Teck Resources (TSX:TECK.A |
TECK.B)(NYSE:TCK), Canada’s largest diversified miner, is facing fresh pressure
from investors who want the company to ditch its energy and coal business and replace
long-standing chief executive officer, Don Lindsay.
Connecticut-based Impala Asset
Management has emerged this week as the second investor in a month to criticize
Lindsay’s guidance. In excerpts of a letter to the miner’s board, published by Bloomberg,
the firm blames Teck’s CEO for what it calls “destruction of shareholder value”.
Impala also claims that Lindsay receives
one of the biggest paychecks in the industry — C$9.2 million ($6.6 million),
including C$1.64 million in salary, last year.
Impala’s claims add to Tribeca
Investment Partners’ recent concerns. The Australian hedge fund shareholder
said in April that investors should push Teck to a pure base metals miner.

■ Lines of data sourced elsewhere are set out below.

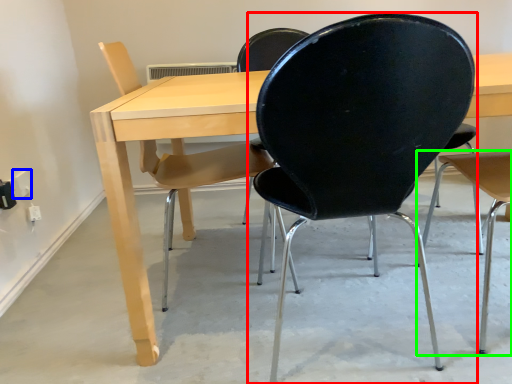 Question: Which object is positioned farthest from chair (highlighted by a red box)? Select from electric outlet (highlighted by a blue box) and chair (highlighted by a green box).

Choices:
 (A) electric outlet
 (B) chair

Answer: (A) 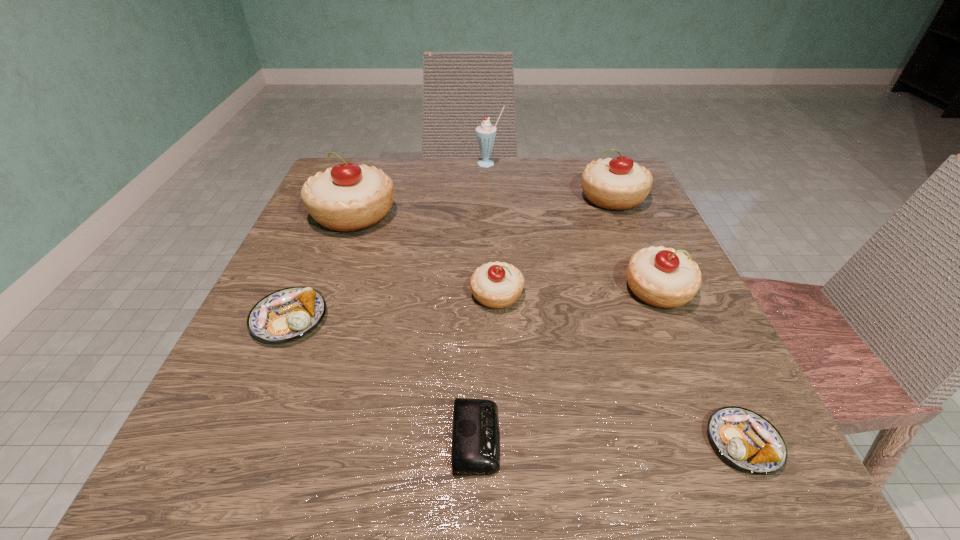 Identify the location of the farther brown pastry. The image size is (960, 540). (287, 314).

Find the location of a particular element. The width and height of the screenshot is (960, 540). the sixth tallest object is located at coordinates (287, 314).

Find the location of a particular element. The width and height of the screenshot is (960, 540). the nearer brown pastry is located at coordinates (747, 440).

Locate an element on the screen. The width and height of the screenshot is (960, 540). the shortest pastry is located at coordinates (747, 440).

The height and width of the screenshot is (540, 960). I want to click on the shortest object, so click(475, 451).

Image resolution: width=960 pixels, height=540 pixels. Identify the location of free space located 0.280m on the straw side of the milkshake. (492, 237).

Image resolution: width=960 pixels, height=540 pixels. Find the location of `free spot located 0.070m on the front of the leftmost beige pastry`. free spot located 0.070m on the front of the leftmost beige pastry is located at coordinates (335, 262).

At what (x,y) coordinates should I click in order to perform the action: click on free region located 0.360m on the front of the fifth shortest pastry. Please return your answer as a coordinate pair (x, y). Looking at the image, I should click on tap(677, 353).

The width and height of the screenshot is (960, 540). I want to click on free space located 0.270m on the back of the third biggest beige pastry, so click(x=614, y=190).

Locate an element on the screen. The height and width of the screenshot is (540, 960). free space located on the front of the smallest beige pastry is located at coordinates (500, 369). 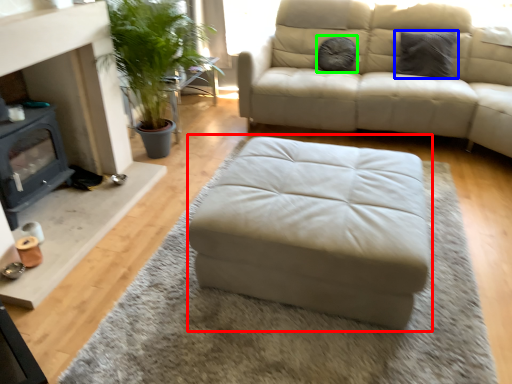 Question: Which object is the closest to the stool (highlighted by a red box)? Choose among these: pillow (highlighted by a blue box) or pillow (highlighted by a green box).

Choices:
 (A) pillow
 (B) pillow

Answer: (B) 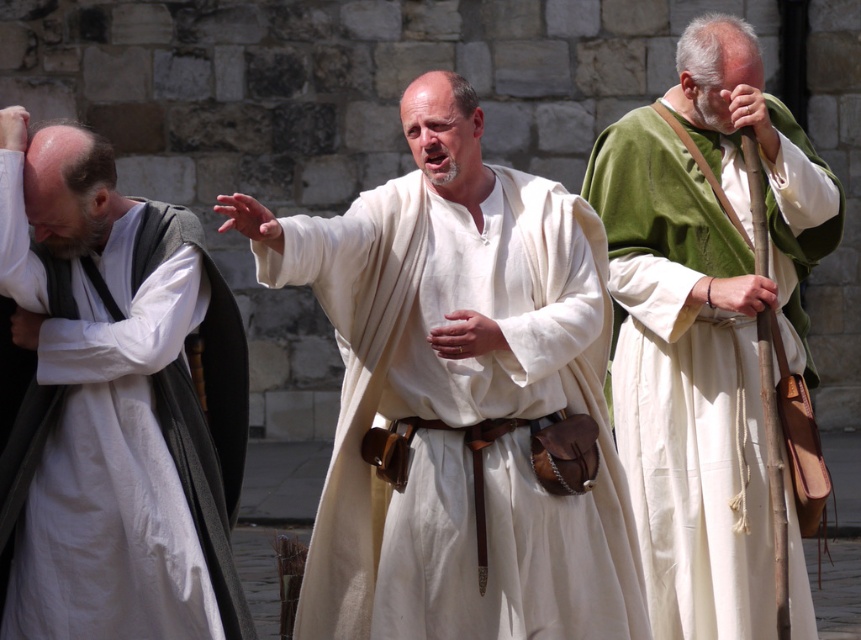 Question: Which of these objects is positioned farthest from the green velvet robe at right?

Choices:
 (A) white clothed robe at center
 (B) white linen robe at left

Answer: (B)

Question: Can you confirm if white clothed robe at center is positioned to the left of green velvet robe at right?

Choices:
 (A) no
 (B) yes

Answer: (B)

Question: Which point is closer to the camera?

Choices:
 (A) white linen robe at left
 (B) white clothed robe at center
 (C) green velvet robe at right

Answer: (B)

Question: Is white clothed robe at center further to the viewer compared to green velvet robe at right?

Choices:
 (A) no
 (B) yes

Answer: (A)

Question: Is white linen robe at left above green velvet robe at right?

Choices:
 (A) no
 (B) yes

Answer: (A)

Question: Which object appears closest to the camera in this image?

Choices:
 (A) white linen robe at left
 (B) green velvet robe at right
 (C) white clothed robe at center

Answer: (C) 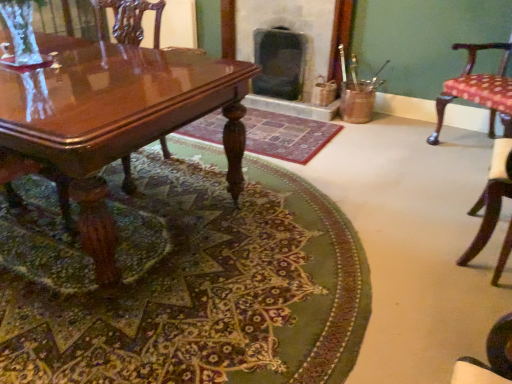 Where is `vacant space in between polka dot fabric chair at right, which is counted as the 3th chair, starting from the left, and patterned fabric cushion at right, which appears as the 2th chair when viewed from the left`? The image size is (512, 384). vacant space in between polka dot fabric chair at right, which is counted as the 3th chair, starting from the left, and patterned fabric cushion at right, which appears as the 2th chair when viewed from the left is located at coordinates (448, 184). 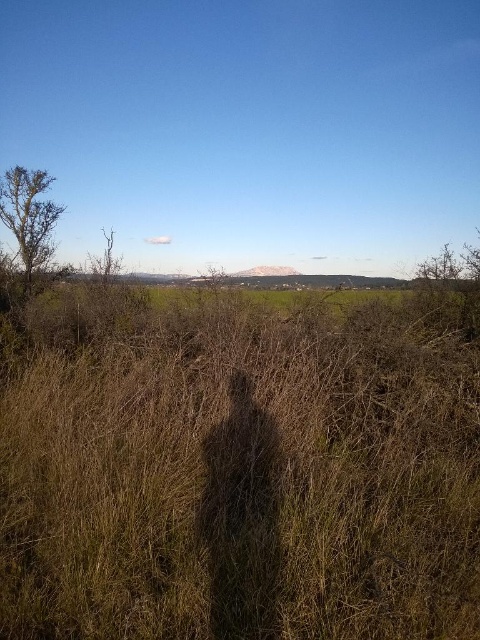 You are a gardener planning to mow the lawn. You notice the brown dry grass at center and the bare branches at left in the scene. Which object is shorter and requires trimming to match the desired lawn height?

The brown dry grass at center is shorter than the bare branches at left, so it does not require trimming. The bare branches at left are taller and may need pruning to maintain the lawn height.

Based on the photo, you are a gardener planning to mow the lawn. You notice the brown dry grass at center and the bare branches at left in the scene. Which area requires more attention based on their widths?

The brown dry grass at center requires more attention because its width is larger than the bare branches at left, indicating it might need mowing sooner. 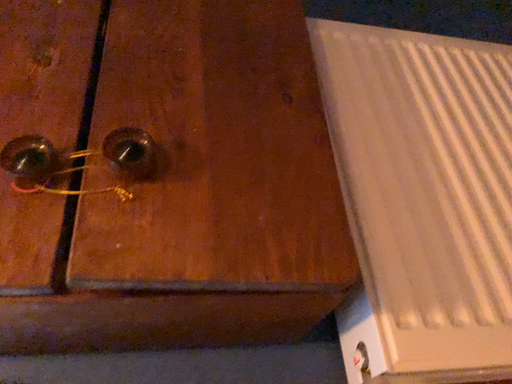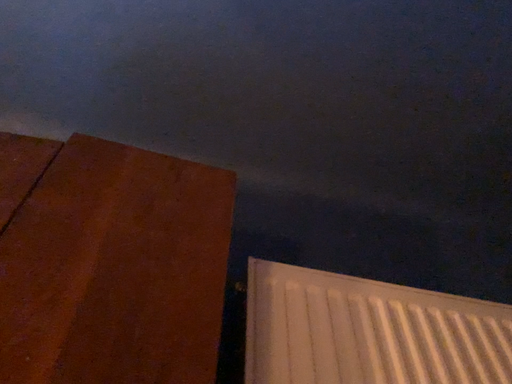 Question: How did the camera likely rotate when shooting the video?

Choices:
 (A) rotated downward
 (B) rotated upward

Answer: (B) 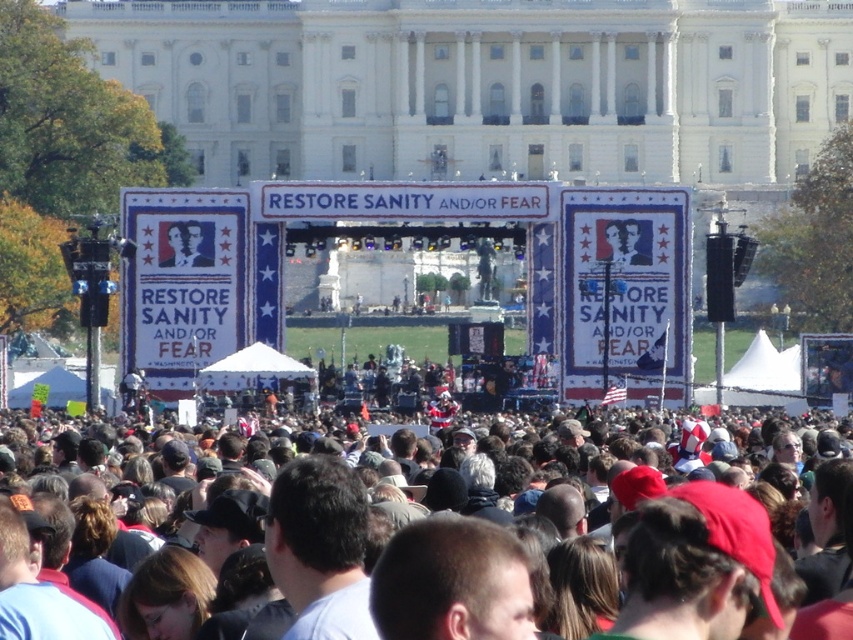 You are a photographer at the event and want to capture both the dark brown hair at center and the matte black portrait at center in a single frame. Given that your camera has a fixed focal length, which object should you focus on to ensure both are in the frame without cropping?

You should focus on the dark brown hair at center because its width is larger than the matte black portrait at center, so centering on it would naturally include the smaller matte black portrait at center within the frame.

You are a photographer at the event and want to capture a photo of the dark brown hair at center and the matte black portrait at center. Which object is located lower in the frame?

The dark brown hair at center is positioned under the matte black portrait at center, so it is located lower in the frame.

You are a photographer at the event and want to take a photo of both the dark brown hair at center and the matte black portrait at center. However, you can only focus on one subject at a time. Which subject should you focus on to ensure the other is still somewhat in focus due to their relative sizes?

The dark brown hair at center is much taller than the matte black portrait at center. To ensure both are somewhat in focus, you should focus on the dark brown hair at center since it is larger and closer to the camera, which typically results in a smaller depth of field requiring focus on the closer subject for better overall sharpness. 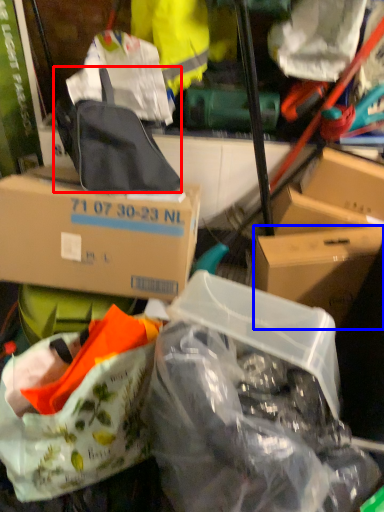 Question: Which object appears farthest to the camera in this image, backpack (highlighted by a red box) or box (highlighted by a blue box)?

Choices:
 (A) backpack
 (B) box

Answer: (B) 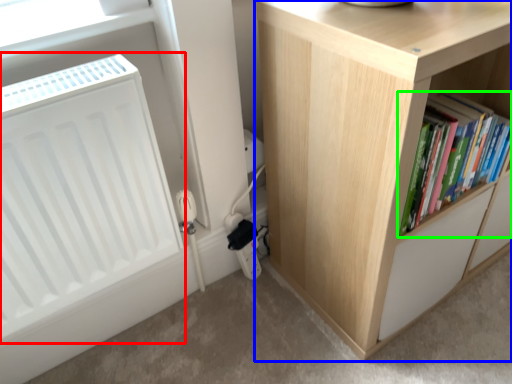 Question: Based on their relative distances, which object is farther from radiator (highlighted by a red box)? Choose from cupboard (highlighted by a blue box) and book (highlighted by a green box).

Choices:
 (A) cupboard
 (B) book

Answer: (B)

The move, it said, would improve
Teck’s environmental credentials and could lead to a six-fold share gain over
the next year.
Tribeca also said the Vancouver-based
miner should oust Lindsay and scrap its dual-class shares to boost returns.
Earlier this month, Teck seemed to
have taken its first step towards the direction investors are rooting for by leaving
the
Canadian Association of Petroleum Producers. The industry organization’s members
represent about 80% of the country’s oil and gas production.
Teck spokesman, Chris Stannell,
said at the time that the decision was made as part of a cost-cutting drive,
noting the membership annual cost is close to cost about C$135,000.
Oilsands and coal
In February, Teck officially withdrew its application to build the
C$20.6-billion ($15.7bn) Frontier oilsands mine, just days before the Canadian
government was slated to make a decision on the 260,000-barrel-per-day project
in northern Alberta.
The company remains a big player in
the oilsands sector, however, as it owns 21.3% of the Fort Hills oilsands mine,
operated by partner Suncor Energy (TSX, NYSE: SU).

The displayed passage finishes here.